Records from a dataset:
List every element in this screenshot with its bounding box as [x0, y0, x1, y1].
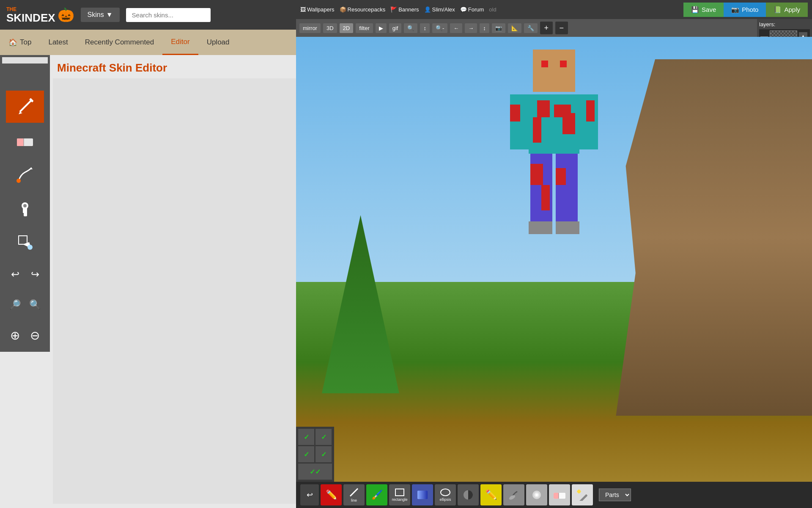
bottom-erase-btn[interactable]: [549, 484, 570, 505]
nav-wallpapers[interactable]: 🖼 Wallpapers: [300, 6, 335, 13]
zoom-in-icon: 🔎: [9, 299, 21, 310]
svg-rect-152: [533, 117, 541, 143]
svg-rect-164: [556, 221, 579, 234]
filter-btn[interactable]: filter: [356, 23, 373, 33]
bottom-rect-btn[interactable]: rectangle: [389, 484, 410, 505]
bottom-blur-btn[interactable]: [526, 484, 547, 505]
tab-latest[interactable]: Latest: [40, 30, 76, 55]
preview-background: [296, 37, 812, 483]
top-nav-right: 🖼 Wallpapers 📦 Resourcepacks 🚩 Banners 👤…: [296, 0, 812, 19]
svg-rect-162: [541, 185, 550, 210]
bottom-line-btn[interactable]: line: [343, 484, 365, 505]
bottom-pencil-btn[interactable]: ✏️: [321, 484, 342, 505]
bottom-yellow-pencil-btn[interactable]: ✏️: [480, 484, 502, 505]
header-left: THE SKINDEX 🎃 Skins ▼: [0, 0, 296, 30]
photo-btn2[interactable]: 📷: [492, 23, 505, 33]
skins-dropdown[interactable]: Skins ▼: [81, 8, 120, 22]
tab-upload[interactable]: Upload: [198, 30, 238, 55]
nav-resourcepacks[interactable]: 📦 Resourcepacks: [340, 6, 386, 13]
add-btn[interactable]: ⊕: [6, 321, 24, 350]
bottom-undo-icon: ↩: [307, 490, 313, 500]
3d-btn[interactable]: 3D: [323, 23, 337, 33]
pencil-tool[interactable]: [6, 91, 44, 123]
slim-alex-icon: 👤: [424, 6, 431, 13]
search-input[interactable]: [126, 8, 211, 22]
nav-banners[interactable]: 🚩 Banners: [390, 6, 419, 13]
bottom-wand-btn[interactable]: [572, 484, 593, 505]
tool-panel: ↩ ↪ 🔎 🔍 ⊕ ⊖: [0, 55, 50, 352]
add-icon: ⊕: [10, 329, 20, 342]
svg-point-10: [23, 204, 27, 207]
svg-point-178: [577, 490, 581, 493]
tab-top[interactable]: 🏠 Top: [0, 30, 40, 55]
eraser-tool[interactable]: [6, 124, 44, 157]
subtract-btn[interactable]: ⊖: [26, 321, 44, 350]
erase2-icon: [553, 490, 566, 500]
pencil-icon: [16, 98, 33, 115]
bottom-darken-btn[interactable]: [458, 484, 479, 505]
apply-button[interactable]: 📗 Apply: [766, 3, 808, 17]
bottom-ellipse-btn[interactable]: ellipsis: [435, 484, 456, 505]
zoom-row: 🔎 🔍: [6, 290, 44, 319]
tab-editor[interactable]: Editor: [162, 30, 198, 55]
color-replace-tool[interactable]: [6, 158, 44, 190]
camera-icon: 📷: [731, 6, 739, 14]
check-item-1[interactable]: ✓: [298, 429, 314, 445]
save-button[interactable]: 💾 Save: [683, 3, 724, 17]
parts-select[interactable]: Parts Head Body Arms Legs: [599, 489, 631, 501]
zoom-out-tool[interactable]: 🔍: [26, 290, 44, 319]
save-label: Save: [702, 6, 716, 13]
smudge-icon: [508, 489, 520, 501]
fill-icon: [16, 234, 33, 251]
zoom-in-tool[interactable]: 🔎: [6, 290, 24, 319]
nav-forum[interactable]: 💬 Forum: [460, 6, 484, 13]
rectangle-icon: [395, 488, 405, 497]
line-icon: [349, 487, 359, 497]
svg-rect-161: [556, 168, 566, 185]
bottom-smudge-btn[interactable]: [503, 484, 524, 505]
settings-btn[interactable]: 🔧: [524, 23, 538, 33]
left-btn[interactable]: ←: [450, 23, 462, 33]
nav-slim-alex[interactable]: 👤 Slim/Alex: [424, 6, 455, 13]
gif-btn[interactable]: gif: [389, 23, 402, 33]
tab-recently-commented[interactable]: Recently Commented: [77, 30, 162, 55]
2d-btn[interactable]: 2D: [340, 23, 354, 33]
grid-btn[interactable]: 📐: [508, 23, 521, 33]
plus-btn[interactable]: +: [540, 22, 553, 34]
eyedropper-tool[interactable]: [6, 192, 44, 224]
subtract-icon: ⊖: [30, 329, 40, 342]
svg-point-168: [441, 489, 450, 496]
bottom-gradient-btn[interactable]: [412, 484, 433, 505]
undo-btn[interactable]: ↩: [6, 260, 24, 289]
check-item-5[interactable]: ✓✓: [298, 464, 332, 480]
flip-btn[interactable]: ↕: [420, 23, 430, 33]
zoom-out-btn[interactable]: 🔍-: [432, 23, 447, 33]
save-icon: 💾: [691, 6, 699, 14]
eyedropper-icon: [19, 199, 31, 217]
photo-button[interactable]: 📷 Photo: [724, 3, 766, 17]
bottom-pencil-icon: ✏️: [326, 489, 337, 500]
fill-tool[interactable]: [6, 226, 44, 258]
bottom-undo-btn[interactable]: ↩: [300, 484, 319, 505]
gradient-icon: [417, 489, 428, 501]
bottom-brush-btn[interactable]: 🖌️: [366, 484, 387, 505]
character-preview-svg: [495, 45, 613, 291]
play-btn[interactable]: ▶: [376, 23, 387, 33]
svg-rect-4: [17, 138, 24, 146]
right-btn[interactable]: →: [465, 23, 477, 33]
svg-rect-177: [579, 494, 588, 501]
check-item-3[interactable]: ✓: [298, 446, 314, 462]
check-item-2[interactable]: ✓: [315, 429, 332, 445]
chevron-down-icon: ▼: [106, 11, 113, 19]
scroll-btn[interactable]: ↕: [480, 23, 489, 33]
redo-btn[interactable]: ↪: [26, 260, 44, 289]
wallpapers-icon: 🖼: [300, 6, 306, 13]
logo-skindex: SKINDEX: [6, 12, 55, 23]
wand-icon: [576, 489, 588, 501]
check-item-4[interactable]: ✓: [315, 446, 332, 462]
mirror-btn[interactable]: mirror: [299, 23, 321, 33]
minus-btn[interactable]: −: [555, 22, 568, 34]
svg-rect-148: [560, 61, 567, 67]
photo-label: Photo: [742, 6, 758, 13]
zoom-in-btn[interactable]: 🔍: [404, 23, 417, 33]
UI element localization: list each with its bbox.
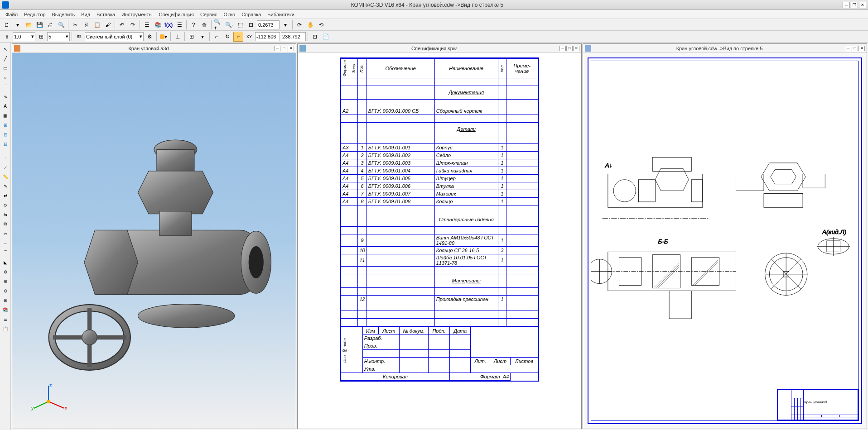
dimension-tool-icon[interactable]: ⊡ xyxy=(1,130,10,139)
spline-tool-icon[interactable]: ∿ xyxy=(1,92,10,101)
spec-row[interactable]: А31БГТУ. 0009.01.001Корпус1 xyxy=(341,143,538,151)
cut-button[interactable]: ✂ xyxy=(70,20,80,30)
menu-help[interactable]: Справка xyxy=(239,11,264,18)
layers-icon[interactable]: ≋ xyxy=(74,32,84,42)
step-icon[interactable]: ⊞ xyxy=(36,32,46,42)
style-button[interactable]: ▾ xyxy=(159,32,169,42)
round-button[interactable]: ↻ xyxy=(222,32,232,42)
spec-row[interactable]: А44БГТУ. 0009.01.004Гайка накидная1 xyxy=(341,167,538,174)
break-tool-icon[interactable]: ⊘ xyxy=(1,267,10,276)
minimize-button[interactable]: ─ xyxy=(843,2,850,8)
3d-viewport[interactable]: x y z xyxy=(12,53,296,429)
point-tool-icon[interactable]: · xyxy=(1,153,10,162)
help-button[interactable]: ? xyxy=(188,20,198,30)
copy-button[interactable]: ⎘ xyxy=(81,20,91,30)
context-help-button[interactable]: ⟰ xyxy=(199,20,209,30)
table-tool-icon[interactable]: ⊞ xyxy=(1,120,10,129)
rotate-tool-icon[interactable]: ⟳ xyxy=(1,201,10,210)
variables-button[interactable]: f(x) xyxy=(164,20,174,30)
extend-tool-icon[interactable]: → xyxy=(1,239,10,248)
zoom-out-button[interactable]: 🔍- xyxy=(224,20,234,30)
menu-service[interactable]: Сервис xyxy=(198,11,220,18)
rect-tool-icon[interactable]: ▭ xyxy=(1,63,10,72)
pane-maximize-button[interactable]: □ xyxy=(852,46,858,51)
layer-combo[interactable]: Системный слой (0)▾ xyxy=(85,32,144,41)
pane-minimize-button[interactable]: ─ xyxy=(559,46,566,51)
edit-tool-icon[interactable]: ✎ xyxy=(1,182,10,191)
spec-row[interactable]: 10Кольцо СГ 36-16-53 xyxy=(341,246,538,254)
param-button[interactable]: ⊡ xyxy=(310,32,320,42)
menu-editor[interactable]: Редактор xyxy=(21,11,48,18)
drawing-viewport[interactable]: A↓ xyxy=(583,53,867,429)
print-button[interactable]: 🖨 xyxy=(45,20,55,30)
mirror-tool-icon[interactable]: ⇋ xyxy=(1,210,10,219)
spec-row[interactable]: 11Шайба 10.01.05 ГОСТ 11371-781 xyxy=(341,254,538,266)
spec-row[interactable]: 12Прокладка-прессшпан1 xyxy=(341,295,538,303)
zoom-window-button[interactable]: ⬚ xyxy=(235,20,245,30)
menu-tools[interactable]: Инструменты xyxy=(119,11,155,18)
pane-close-button[interactable]: ✕ xyxy=(858,46,865,51)
refresh-button[interactable]: ⟳ xyxy=(294,20,304,30)
redo-button[interactable]: ↷ xyxy=(128,20,138,30)
leader-tool-icon[interactable]: ⊟ xyxy=(1,139,10,148)
spec-row[interactable]: А48БГТУ. 0009.01.008Кольцо1 xyxy=(341,197,538,205)
chamfer-tool-icon[interactable]: ◣ xyxy=(1,258,10,267)
copy-tool-icon[interactable]: ⧉ xyxy=(1,220,10,229)
step-combo[interactable]: 5▾ xyxy=(47,32,70,41)
menu-view[interactable]: Вид xyxy=(78,11,93,18)
coord-x-input[interactable] xyxy=(255,32,280,41)
spec-row[interactable]: 9Винт АМ10х50о48 ГОСТ 1491-801 xyxy=(341,234,538,246)
preview-button[interactable]: 🔍 xyxy=(56,20,66,30)
maximize-button[interactable]: ❐ xyxy=(851,2,858,8)
zoom-in-button[interactable]: 🔍+ xyxy=(213,20,223,30)
zoom-dropdown[interactable]: ▾ xyxy=(280,20,290,30)
format-painter-button[interactable]: 🖌 xyxy=(103,20,113,30)
library-button[interactable]: 📚 xyxy=(153,20,163,30)
local-cs-button[interactable]: ⌐ xyxy=(233,32,243,42)
spec-row[interactable]: А46БГТУ. 0009.01.006Втулка1 xyxy=(341,182,538,190)
menu-file[interactable]: Файл xyxy=(3,11,20,18)
zoom-fit-button[interactable]: ⊡ xyxy=(246,20,256,30)
pane-minimize-button[interactable]: ─ xyxy=(274,46,280,51)
new-doc-button[interactable]: 🗋 xyxy=(2,20,12,30)
save-button[interactable]: 💾 xyxy=(34,20,44,30)
scale-combo[interactable]: 1.0▾ xyxy=(13,32,35,41)
param-tool-icon[interactable]: ⊕ xyxy=(1,277,10,286)
trim-tool-icon[interactable]: ✂ xyxy=(1,229,10,238)
pan-button[interactable]: ✋ xyxy=(305,20,315,30)
snap-button[interactable]: ⊥ xyxy=(173,32,183,42)
undo-button[interactable]: ↶ xyxy=(117,20,127,30)
hatch-tool-icon[interactable]: ▦ xyxy=(1,111,10,120)
arrow-tool-icon[interactable]: ↖ xyxy=(1,44,10,53)
spec-tool-icon[interactable]: ≣ xyxy=(1,315,10,324)
line-tool-icon[interactable]: ╱ xyxy=(1,54,10,63)
circle-tool-icon[interactable]: ○ xyxy=(1,73,10,82)
move-tool-icon[interactable]: ⇄ xyxy=(1,191,10,200)
doc-button[interactable]: 📄 xyxy=(321,32,331,42)
grid-dropdown[interactable]: ▾ xyxy=(198,32,207,42)
menu-insert[interactable]: Вставка xyxy=(94,11,118,18)
menu-select[interactable]: Выделить xyxy=(49,11,77,18)
spec-row[interactable]: А42БГТУ. 0009.01.002Седло1 xyxy=(341,151,538,159)
pane-minimize-button[interactable]: ─ xyxy=(845,46,851,51)
text-tool-icon[interactable]: A xyxy=(1,101,10,110)
menu-libraries[interactable]: Библиотеки xyxy=(265,11,297,18)
spec-row[interactable]: А43БГТУ. 0009.01.003Шток-клапан1 xyxy=(341,159,538,167)
menu-spec[interactable]: Спецификация xyxy=(156,11,197,18)
menu-window[interactable]: Окно xyxy=(221,11,238,18)
insert-tool-icon[interactable]: ⊞ xyxy=(1,296,10,305)
layer-manager-button[interactable]: ⚙ xyxy=(145,32,154,42)
spec-row[interactable]: А45БГТУ. 0009.01.005Штуцер1 xyxy=(341,174,538,182)
macro-tool-icon[interactable]: ⊙ xyxy=(1,286,10,295)
aux-line-tool-icon[interactable]: ⟋ xyxy=(1,162,10,172)
tree-button[interactable]: ☰ xyxy=(174,20,184,30)
report-tool-icon[interactable]: 📋 xyxy=(1,324,10,333)
close-button[interactable]: ✕ xyxy=(859,2,866,8)
spec-row[interactable]: А2БГТУ. 0009.01.000 СБСборочный чертеж xyxy=(341,107,538,115)
open-button[interactable]: 📂 xyxy=(24,20,34,30)
pane-maximize-button[interactable]: □ xyxy=(566,46,573,51)
coord-y-input[interactable] xyxy=(281,32,306,41)
library-tool-icon[interactable]: 📚 xyxy=(1,305,10,314)
properties-button[interactable]: ☰ xyxy=(142,20,152,30)
grid-button[interactable]: ⊞ xyxy=(187,32,197,42)
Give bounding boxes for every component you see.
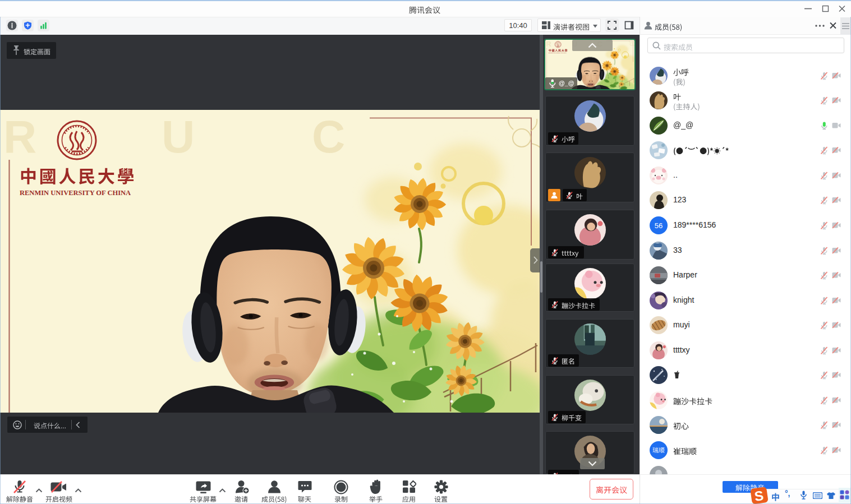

= Your instructions =
Each line above with the string "redo" in it should be located and copied.

= Answer area =
redo-btn[interactable]: ↪: [26, 260, 44, 289]
redo-button[interactable]: ↷ xyxy=(128,20,138,30)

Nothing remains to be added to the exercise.